___ Material provided ___

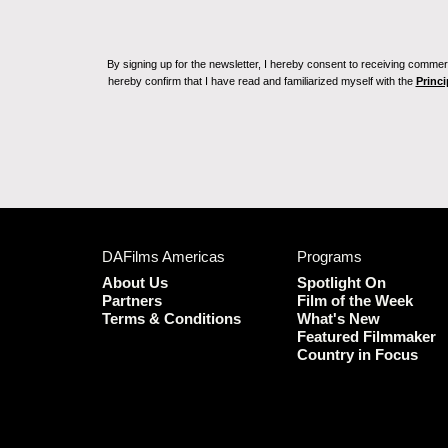
By signing up for the newsletter, I hereby consent to receiving commerc
hereby confirm that I have read and familiarized myself with the
Princi
DAFilms Americas
Programs
About Us
Spotlight On
Partners
Film of the Week
Terms & Conditions
What's New
Featured Filmmaker
Country in Focus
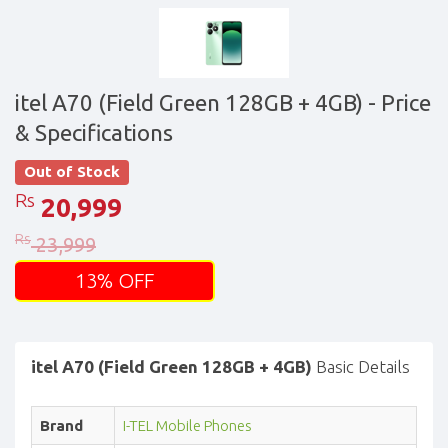
itel A70 (Field Green 128GB + 4GB)
- Price
& Specifications
Out of Stock
Rs
20,999
Rs
23,999
13% OFF
itel A70 (Field Green 128GB + 4GB)
Basic Details
Brand
I-TEL Mobile Phones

___

Your assignment: Every entry above should be printed again exactly, except for the pictures.

Task output:
By signing up for the newsletter, I hereby consent to receiving commerc
hereby confirm that I have read and familiarized myself with the
Princi
DAFilms Americas
Programs
About Us
Spotlight On
Partners
Film of the Week
Terms & Conditions
What's New
Featured Filmmaker
Country in Focus
itel A70 (Field Green 128GB + 4GB)
- Price
& Specifications
Out of Stock
Rs
20,999
Rs
23,999
13% OFF
itel A70 (Field Green 128GB + 4GB)
Basic Details
Brand
I-TEL Mobile Phones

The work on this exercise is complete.